Who better to find our soulmate than the one collecting the most souls?

As love transcends time and space, so do Lou’s efforts, maybe the reason you’re floundering in the dating pool is because your love lived during the times of Ancient Egypt. Lucky for you, Lou’s been holding on to Imhotep’s soul for you this whole time! Why do you think hell has so much fire? He’s gotta keep those souls warm for you. Looks like a deal with the devil isn’t one big pyramid scheme after all.

Picture this.

You’re filing papers for what feels like eternity and every time a coworker asks how you’re doing you say “living the dream” which is obviously a plea for a lifeline before you completely sink into the slow working quicksand of madness when poof, there’s good ole Lou in a nice expensive suit leaning on a metal filing cabinet. His smile isn’t a snake-oil grin showing off his pearly whites, it’s a glint of his halo shining through even after all these millennia.

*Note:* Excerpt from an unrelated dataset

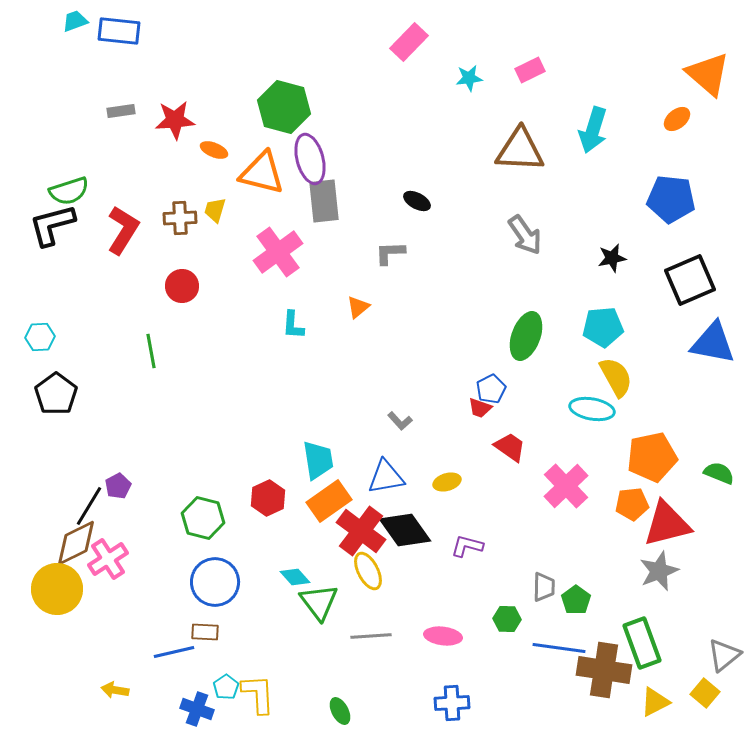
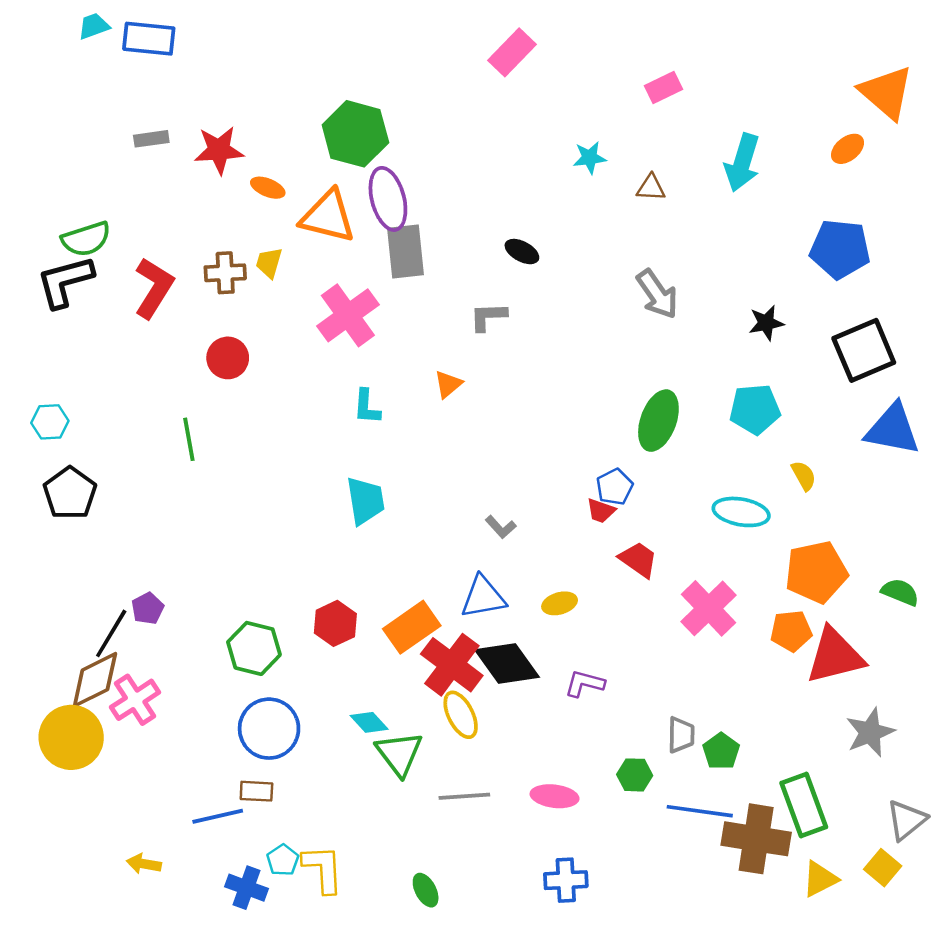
cyan star: (469, 78) -> (590, 158), moved
brown triangle: (520, 150) -> (651, 188), size x0.5
yellow semicircle: (616, 377) -> (804, 476), moved, size x0.6
cyan trapezoid: (318, 460) -> (365, 501), moved
gray star: (659, 571) -> (870, 732), moved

He offers you riches, you’ll never have to file anything again. But, he says, in exchange, you have to give him your soul. Thinking the worst, you turn him down. He sighs, shoulders slumped in defeat, he disappears in a cloud of brimstone. The rest of your filing day smells like a hint of sulfur. At home he plays fetch with Cerberus while wondering why his win-win negotiation tactics are failing. Why does every one think it’s a win-lose?

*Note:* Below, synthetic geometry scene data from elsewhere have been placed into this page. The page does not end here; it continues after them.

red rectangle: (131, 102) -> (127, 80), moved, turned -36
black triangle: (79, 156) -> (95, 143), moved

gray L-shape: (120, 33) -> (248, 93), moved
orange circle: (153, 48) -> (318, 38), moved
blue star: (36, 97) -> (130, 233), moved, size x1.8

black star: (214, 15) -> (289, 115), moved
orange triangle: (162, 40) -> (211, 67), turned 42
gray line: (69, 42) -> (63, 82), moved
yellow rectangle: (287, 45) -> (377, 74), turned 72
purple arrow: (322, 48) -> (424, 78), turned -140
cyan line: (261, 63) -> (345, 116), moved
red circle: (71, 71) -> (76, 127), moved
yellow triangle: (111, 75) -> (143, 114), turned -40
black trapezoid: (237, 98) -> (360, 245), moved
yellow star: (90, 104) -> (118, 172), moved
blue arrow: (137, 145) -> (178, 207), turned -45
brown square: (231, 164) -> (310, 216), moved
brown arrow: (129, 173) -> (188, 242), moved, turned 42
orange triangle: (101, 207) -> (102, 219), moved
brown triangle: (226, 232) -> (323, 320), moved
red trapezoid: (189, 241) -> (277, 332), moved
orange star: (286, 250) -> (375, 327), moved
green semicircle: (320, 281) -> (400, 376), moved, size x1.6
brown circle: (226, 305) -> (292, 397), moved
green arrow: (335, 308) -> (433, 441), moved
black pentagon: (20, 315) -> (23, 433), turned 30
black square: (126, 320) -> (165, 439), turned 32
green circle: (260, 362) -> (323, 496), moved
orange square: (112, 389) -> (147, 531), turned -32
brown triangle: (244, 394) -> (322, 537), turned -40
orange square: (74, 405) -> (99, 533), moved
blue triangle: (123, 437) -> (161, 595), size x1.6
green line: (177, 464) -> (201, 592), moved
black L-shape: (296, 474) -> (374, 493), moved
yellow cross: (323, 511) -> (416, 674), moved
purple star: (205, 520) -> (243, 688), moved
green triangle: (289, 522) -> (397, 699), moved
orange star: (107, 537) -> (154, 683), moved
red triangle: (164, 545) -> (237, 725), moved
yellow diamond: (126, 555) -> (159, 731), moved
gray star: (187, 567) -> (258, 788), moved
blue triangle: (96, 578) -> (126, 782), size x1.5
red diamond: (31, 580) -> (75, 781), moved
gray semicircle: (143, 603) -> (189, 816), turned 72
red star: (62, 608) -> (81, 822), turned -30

Throughout the course of the tale, you continue to experience the emotional rollercoaster that is life with all its trials and tribulations. All the while, Lou pops in to see how you’re doing offering you deals to make your life easier but you keep shooting the handsome devil down. All the while, our main man Lou is getting more and more frustrated as he scrolls through his souls like a pokedex seeing so many singles without matches yet. But fueled by passionate hellfire, a hopeless romantic heart and heavenly stubbornness he persists until you finally acquiesce in his handshake deal. Rich beyond your wildest dreams (which actually weren’t very wild if we’re being honest) Lou happily grinning from ear to ear disappears once again in a puff of brimstone but as the smoke clears there is someone else there. A man named Jebidiah, a farmer from earlier American colonial days, your soulmate, the perfect man to start a homestead with. He won’t be chicken to raise some chickens with you.

Roll credits. You can file that under true love.

Why do you think we FALL in love? Was Lou not the first that fell?